Would you write out the records below exactly as given?
■ ■ ■ ■ ■ ■ ■
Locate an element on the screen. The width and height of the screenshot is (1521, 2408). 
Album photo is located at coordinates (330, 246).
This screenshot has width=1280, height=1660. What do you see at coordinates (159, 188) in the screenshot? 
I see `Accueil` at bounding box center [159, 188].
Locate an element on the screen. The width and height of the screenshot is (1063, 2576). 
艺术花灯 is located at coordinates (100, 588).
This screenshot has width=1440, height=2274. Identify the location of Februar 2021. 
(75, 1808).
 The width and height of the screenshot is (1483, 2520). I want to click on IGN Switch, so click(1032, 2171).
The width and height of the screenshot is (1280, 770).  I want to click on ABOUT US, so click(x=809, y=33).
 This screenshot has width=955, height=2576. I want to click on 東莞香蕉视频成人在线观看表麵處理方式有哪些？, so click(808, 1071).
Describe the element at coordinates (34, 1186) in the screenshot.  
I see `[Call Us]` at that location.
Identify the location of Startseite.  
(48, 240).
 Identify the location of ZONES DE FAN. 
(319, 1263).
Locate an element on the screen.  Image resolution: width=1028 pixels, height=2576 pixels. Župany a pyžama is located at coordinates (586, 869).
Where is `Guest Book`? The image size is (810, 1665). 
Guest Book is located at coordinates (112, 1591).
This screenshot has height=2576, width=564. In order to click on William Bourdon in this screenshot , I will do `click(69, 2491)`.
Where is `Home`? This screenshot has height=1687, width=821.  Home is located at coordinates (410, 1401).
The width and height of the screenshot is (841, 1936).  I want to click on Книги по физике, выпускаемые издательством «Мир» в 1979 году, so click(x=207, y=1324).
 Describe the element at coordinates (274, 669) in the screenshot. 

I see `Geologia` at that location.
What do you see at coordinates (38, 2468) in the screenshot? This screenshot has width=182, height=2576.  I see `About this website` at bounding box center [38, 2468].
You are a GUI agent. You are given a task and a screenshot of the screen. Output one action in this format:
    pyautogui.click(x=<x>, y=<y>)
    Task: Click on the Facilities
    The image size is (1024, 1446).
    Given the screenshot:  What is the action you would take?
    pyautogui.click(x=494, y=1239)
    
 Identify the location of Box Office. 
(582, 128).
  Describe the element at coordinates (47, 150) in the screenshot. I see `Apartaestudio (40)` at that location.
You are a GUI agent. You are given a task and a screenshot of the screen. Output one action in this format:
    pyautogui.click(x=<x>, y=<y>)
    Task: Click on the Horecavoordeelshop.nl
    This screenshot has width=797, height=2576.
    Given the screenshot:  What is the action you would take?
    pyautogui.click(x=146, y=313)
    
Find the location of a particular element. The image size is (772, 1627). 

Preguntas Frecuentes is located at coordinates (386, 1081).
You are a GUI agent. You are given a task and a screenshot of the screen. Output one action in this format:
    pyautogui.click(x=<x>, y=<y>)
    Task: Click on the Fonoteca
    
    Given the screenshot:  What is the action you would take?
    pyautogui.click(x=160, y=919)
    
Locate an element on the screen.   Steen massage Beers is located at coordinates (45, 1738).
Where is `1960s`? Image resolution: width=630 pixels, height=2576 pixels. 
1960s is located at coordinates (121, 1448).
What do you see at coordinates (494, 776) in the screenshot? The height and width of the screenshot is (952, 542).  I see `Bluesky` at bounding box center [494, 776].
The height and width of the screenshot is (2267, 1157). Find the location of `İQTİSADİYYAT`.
■ ■ ■ ■ ■ ■ ■
Result
Locate an element on the screen. The width and height of the screenshot is (1521, 2408). 
Album photo is located at coordinates (330, 246).
This screenshot has width=1280, height=1660. What do you see at coordinates (159, 188) in the screenshot? 
I see `Accueil` at bounding box center [159, 188].
Locate an element on the screen. The width and height of the screenshot is (1063, 2576). 
艺术花灯 is located at coordinates (100, 588).
This screenshot has width=1440, height=2274. Identify the location of Februar 2021. 
(75, 1808).
 The width and height of the screenshot is (1483, 2520). I want to click on IGN Switch, so click(1032, 2171).
The width and height of the screenshot is (1280, 770).  I want to click on ABOUT US, so click(x=809, y=33).
 This screenshot has width=955, height=2576. I want to click on 東莞香蕉视频成人在线观看表麵處理方式有哪些？, so click(808, 1071).
Describe the element at coordinates (34, 1186) in the screenshot.  
I see `[Call Us]` at that location.
Identify the location of Startseite.  
(48, 240).
 Identify the location of ZONES DE FAN. 
(319, 1263).
Locate an element on the screen.  Image resolution: width=1028 pixels, height=2576 pixels. Župany a pyžama is located at coordinates (586, 869).
Where is `Guest Book`? The image size is (810, 1665). 
Guest Book is located at coordinates (112, 1591).
This screenshot has height=2576, width=564. In order to click on William Bourdon in this screenshot , I will do `click(69, 2491)`.
Where is `Home`? This screenshot has height=1687, width=821.  Home is located at coordinates (410, 1401).
The width and height of the screenshot is (841, 1936).  I want to click on Книги по физике, выпускаемые издательством «Мир» в 1979 году, so click(x=207, y=1324).
 Describe the element at coordinates (274, 669) in the screenshot. 

I see `Geologia` at that location.
What do you see at coordinates (38, 2468) in the screenshot? This screenshot has width=182, height=2576.  I see `About this website` at bounding box center [38, 2468].
You are a GUI agent. You are given a task and a screenshot of the screen. Output one action in this format:
    pyautogui.click(x=<x>, y=<y>)
    Task: Click on the Facilities
    The image size is (1024, 1446).
    Given the screenshot:  What is the action you would take?
    pyautogui.click(x=494, y=1239)
    
 Identify the location of Box Office. 
(582, 128).
  Describe the element at coordinates (47, 150) in the screenshot. I see `Apartaestudio (40)` at that location.
You are a GUI agent. You are given a task and a screenshot of the screen. Output one action in this format:
    pyautogui.click(x=<x>, y=<y>)
    Task: Click on the Horecavoordeelshop.nl
    This screenshot has width=797, height=2576.
    Given the screenshot:  What is the action you would take?
    pyautogui.click(x=146, y=313)
    
Find the location of a particular element. The image size is (772, 1627). 

Preguntas Frecuentes is located at coordinates (386, 1081).
You are a GUI agent. You are given a task and a screenshot of the screen. Output one action in this format:
    pyautogui.click(x=<x>, y=<y>)
    Task: Click on the Fonoteca
    
    Given the screenshot:  What is the action you would take?
    pyautogui.click(x=160, y=919)
    
Locate an element on the screen.   Steen massage Beers is located at coordinates (45, 1738).
Where is `1960s`? Image resolution: width=630 pixels, height=2576 pixels. 
1960s is located at coordinates (121, 1448).
What do you see at coordinates (494, 776) in the screenshot? The height and width of the screenshot is (952, 542).  I see `Bluesky` at bounding box center [494, 776].
The height and width of the screenshot is (2267, 1157). Find the location of `İQTİSADİYYAT`.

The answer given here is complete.